Roanoke Times Copyright (c) 1995, Landmark Communications, Inc. DATE: SUNDAY, April 23, 1995 TAG: 9504240006 SECTION: CURRENT PAGE: NRV3 EDITION: NEW RIVER VALLEY SOURCE: PAUL DELLINGER STAFF WRITER DATELINE: PULASKI LENGTH: Medium
Southern Inns and Bed & Breakfasts will cover Pulaski in its "Weekend Getaway" feature, along with the downtown antique stores that have opened in recent years and points of interest for tours.
A separate article in the magazine's regular "Historical Sketch" segment will cover the Count Pulaski Bed & Breakfast.
Magazine Editor and Publisher Emily Sarah Lineback stayed there recently on her second trip to Pulaski to gather information for the articles.
She said she found so much to write about that the problem was going to be deciding what to cut.
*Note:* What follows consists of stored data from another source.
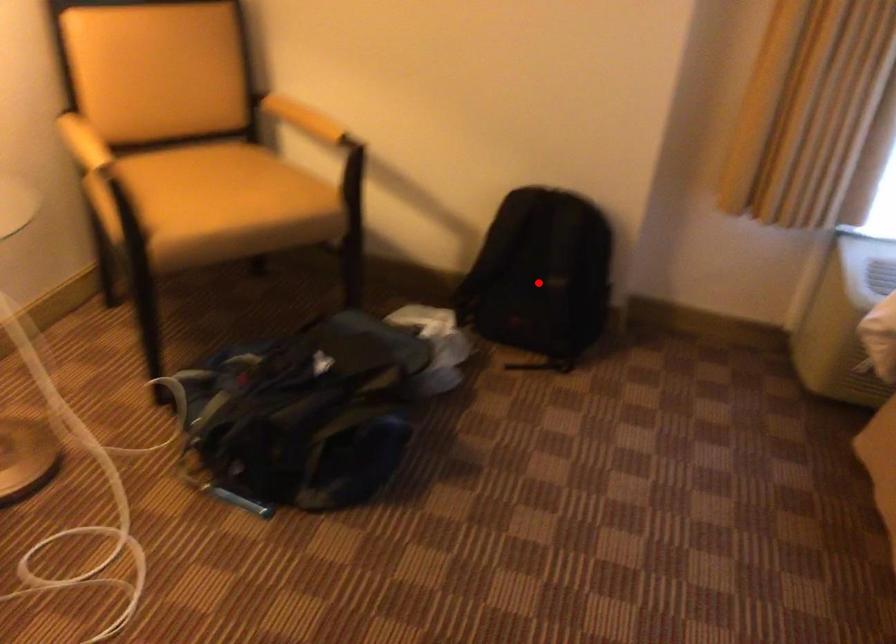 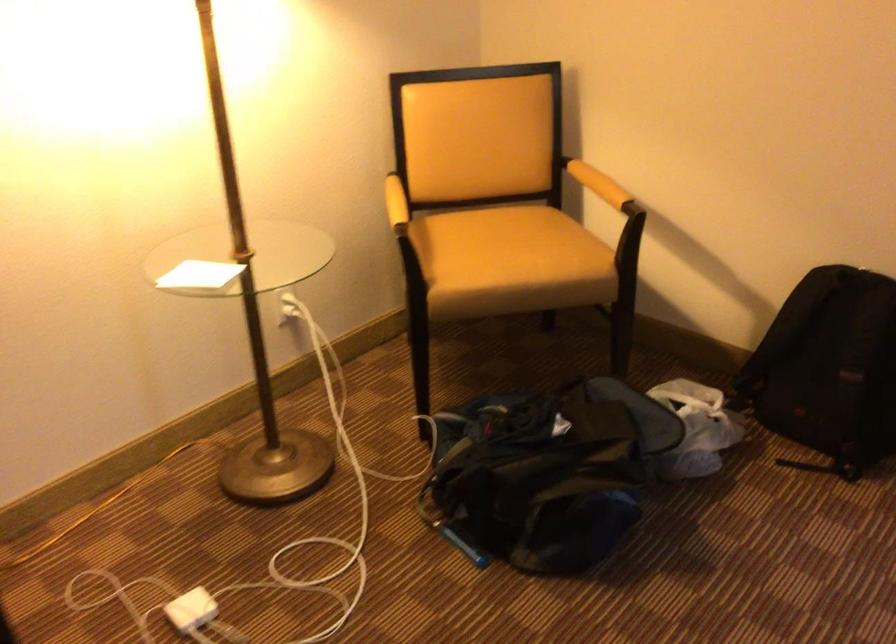 Locate, in the second image, the point that corresponds to the highlighted location in the first image.

(829, 368) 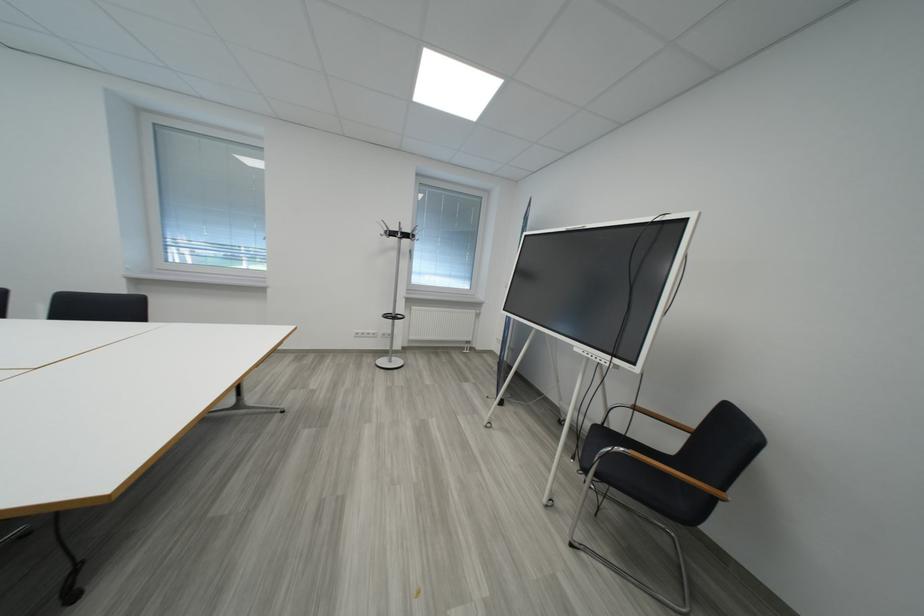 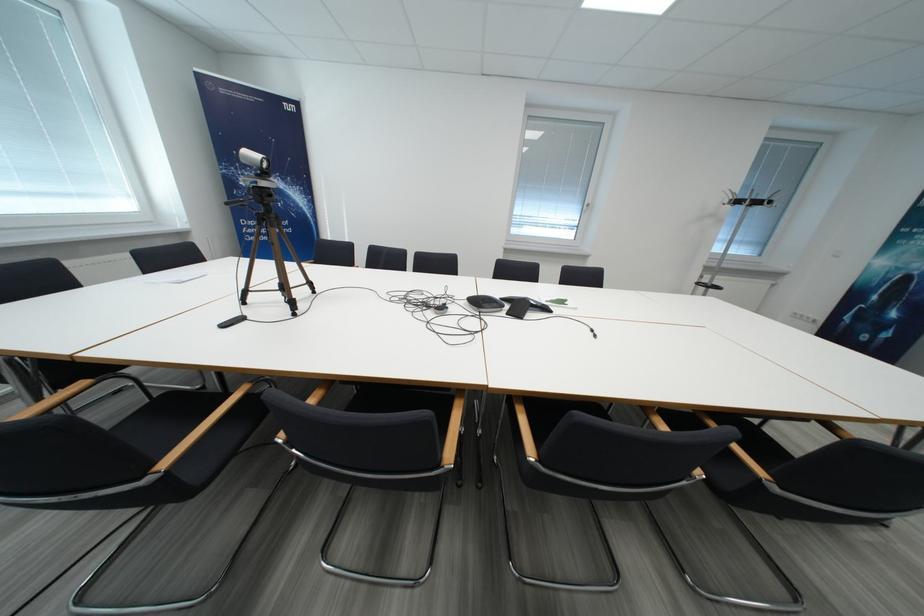 What movement of the cameraman would produce the second image?

The movement direction of the cameraman is left, backward. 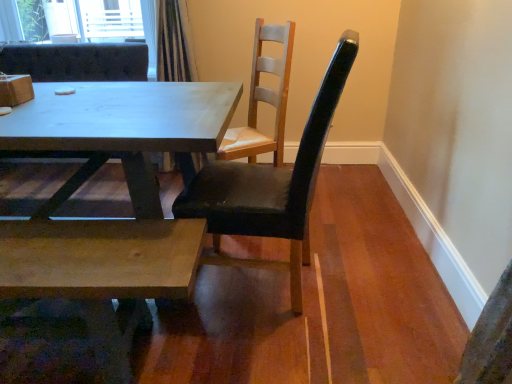 Question: Visually, is light brown wood chair at upper center, acting as the second chair starting from the left, positioned to the left or to the right of matte white chair at center, arranged as the third chair when viewed from the right?

Choices:
 (A) left
 (B) right

Answer: (B)

Question: Is light brown wood chair at upper center, the second chair when ordered from right to left, inside the boundaries of matte white chair at center, arranged as the third chair when viewed from the right, or outside?

Choices:
 (A) inside
 (B) outside

Answer: (B)

Question: Based on their relative distances, which object is farther from the wooden box at upper left?

Choices:
 (A) matte white chair at center, arranged as the third chair when viewed from the right
 (B) matte wood table at center
 (C) light brown wood chair at upper center, the second chair when ordered from right to left
 (D) natural wood coffee table at lower left
 (E) black leather chair at center, the first chair viewed from the right

Answer: (C)

Question: Based on their relative distances, which object is farther from the wooden box at upper left?

Choices:
 (A) matte wood table at center
 (B) natural wood coffee table at lower left
 (C) black leather chair at center, acting as the 3th chair starting from the left
 (D) matte white chair at center, placed as the 1th chair when sorted from left to right
 (E) light brown wood chair at upper center, the second chair when ordered from right to left

Answer: (E) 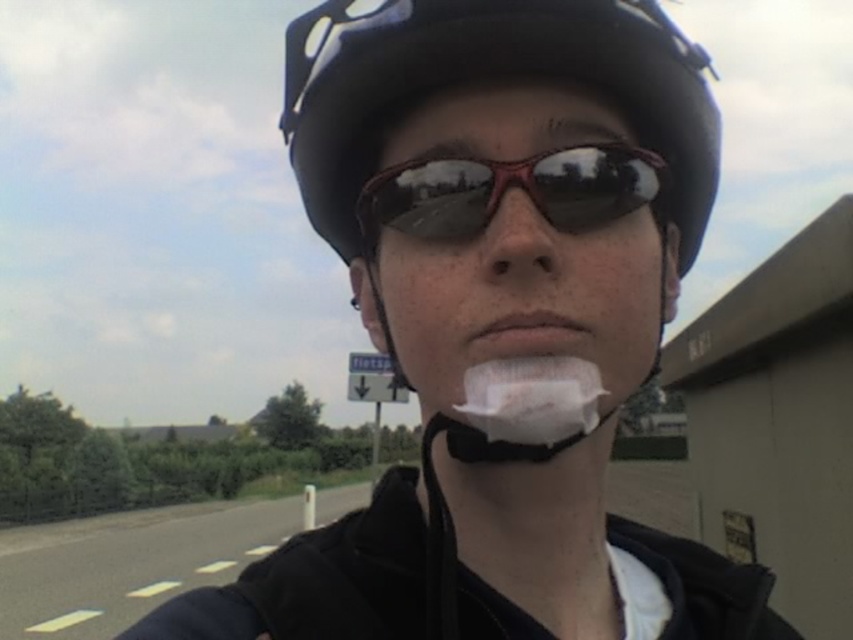 Looking at this image, you are a photographer taking a portrait of the person in the image. You notice the white matte shaving cream at center and the matte skin nose at center. Which object should you adjust to ensure the subject looks natural in the photo?

The white matte shaving cream at center is to the right of the matte skin nose at center. To make the subject look natural, you should adjust the white matte shaving cream at center so it is not positioned unnaturally to the right of the matte skin nose at center.

You are a delivery person who needs to handwrite a note to a customer. You see the white matte shaving cream at center. Can you reach it from your current position?

The white matte shaving cream at center is 14.06 inches away from viewer, so yes, you can reach it from your current position since it is within arm reach.

In the scene shown: You are a photographer trying to capture a portrait of the person wearing the matte black helmet at center and the matte skin nose at center. Since you want to focus on the facial features, which object should you adjust your camera to focus on, considering their sizes?

The matte black helmet at center has a greater height compared to the matte skin nose at center, so you should focus on the matte skin nose at center to emphasize the facial features since it is smaller and more detailed. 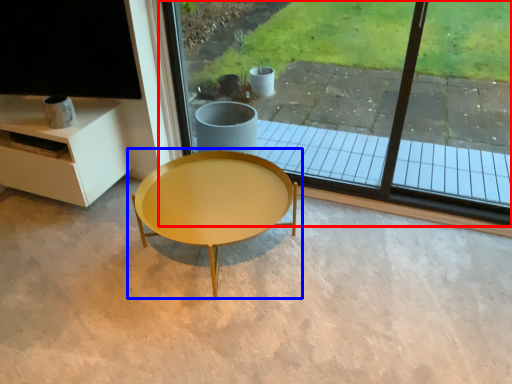 Question: Which of the following is the farthest to the observer, window (highlighted by a red box) or coffee table (highlighted by a blue box)?

Choices:
 (A) window
 (B) coffee table

Answer: (A) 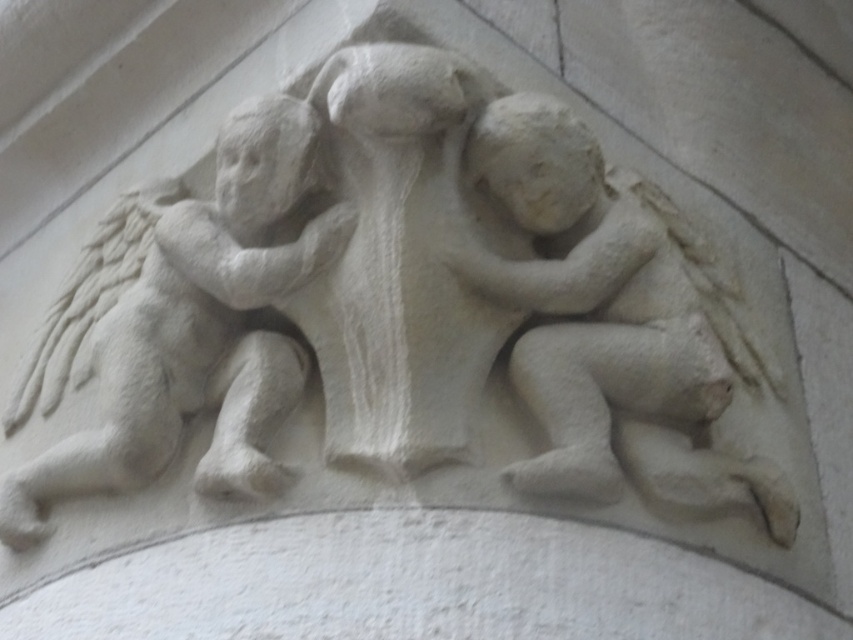 Who is shorter, white stone cherub at center or white stone cherub at upper left?

Standing shorter between the two is white stone cherub at center.

How much distance is there between white stone cherub at center and white stone cherub at upper left?

white stone cherub at center and white stone cherub at upper left are 2.09 meters apart.

What do you see at coordinates (612, 321) in the screenshot? I see `white stone cherub at center` at bounding box center [612, 321].

Find the location of a particular element. This screenshot has height=640, width=853. white stone cherub at center is located at coordinates (612, 321). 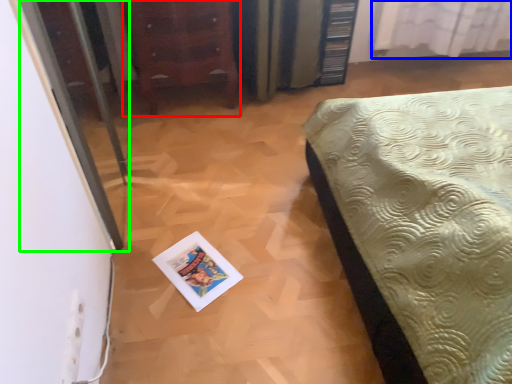 Question: Based on their relative distances, which object is nearer to furniture (highlighted by a red box)? Choose from curtain (highlighted by a blue box) and screen door (highlighted by a green box).

Choices:
 (A) curtain
 (B) screen door

Answer: (B) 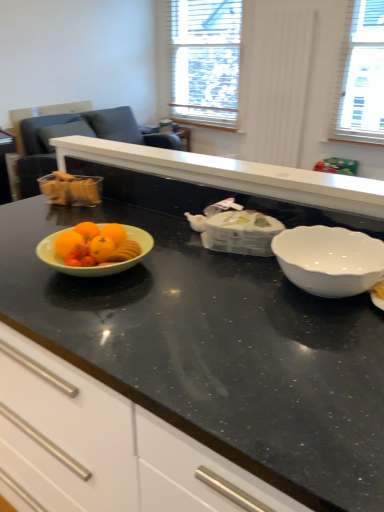 Question: From a real-world perspective, is translucent plastic container at left positioned under black granite countertop at center based on gravity?

Choices:
 (A) yes
 (B) no

Answer: (B)

Question: Can you confirm if translucent plastic container at left is wider than black granite countertop at center?

Choices:
 (A) yes
 (B) no

Answer: (B)

Question: Could you tell me if translucent plastic container at left is facing black granite countertop at center?

Choices:
 (A) no
 (B) yes

Answer: (B)

Question: Does translucent plastic container at left appear on the left side of black granite countertop at center?

Choices:
 (A) yes
 (B) no

Answer: (A)

Question: Are translucent plastic container at left and black granite countertop at center located far from each other?

Choices:
 (A) yes
 (B) no

Answer: (B)

Question: From the image's perspective, is translucent plastic container at left located beneath black granite countertop at center?

Choices:
 (A) yes
 (B) no

Answer: (B)

Question: Considering the relative sizes of matte gray armchair at left and white glossy bowl at right in the image provided, is matte gray armchair at left smaller than white glossy bowl at right?

Choices:
 (A) yes
 (B) no

Answer: (B)

Question: Is there a large distance between matte gray armchair at left and white glossy bowl at right?

Choices:
 (A) yes
 (B) no

Answer: (A)

Question: Does matte gray armchair at left have a lesser width compared to white glossy bowl at right?

Choices:
 (A) yes
 (B) no

Answer: (B)

Question: Is matte gray armchair at left further to camera compared to white glossy bowl at right?

Choices:
 (A) no
 (B) yes

Answer: (B)

Question: Is white glossy bowl at right at the back of matte gray armchair at left?

Choices:
 (A) no
 (B) yes

Answer: (A)

Question: Does matte gray armchair at left have a larger size compared to white glossy bowl at right?

Choices:
 (A) yes
 (B) no

Answer: (A)

Question: Is white glossy bowl at right facing towards translucent plastic container at left?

Lineback said her husband's parents had sparked the magazine staff's interest in Pulaski for its major feature in the introductory issue. She said they had stopped off in Pulaski during a trip and were delighted with all the shops and attractions they found.
Some 10,000 copies of Southern Inns will be distributed in North Carolina, South Carolina and Virginia. Lineback said the number and region for future issues may expand as advertising grows.
More than half the copies of the first issue will be given away, Lineback said, "just because it is the first issue." They will go to outlets featuring tourism materials, bed and breakfast inns, stores catering to the tourist trade and selected bookstores. So Pulaski, by being in the premiere issue, will get extra exposure.
Other articles scheduled for the 32-page issue cover the High Point, N.C., furniture market; the scenic overlook at Pilot Mountain, N.C.; a guest home at Little River, S.C.; and a pictorial feature on outdoor settings.
The magazine's home base will be North Carolina, where there are 300 to 400 bed and breakfast spots, Lineback said.
With the number of traditional and bed and breakfast inns growing at about 15 percent a year, she said, the magazine staff saw an untapped market with concentrated, detailed, current information on inns.
"We're small, but determined. We've gotten a lot of work done," Lineback said of the magazine staff.
She said the idea for the magazine came when she and her husband could not find detailed information about inns or bed and breakfast facilities anywhere else.
Lineback is a graduate of the University of North Carolina at Greensboro. She has worked as a free-lance writer, reporter, copy editor, guest columnist and editor of a weekly television publication.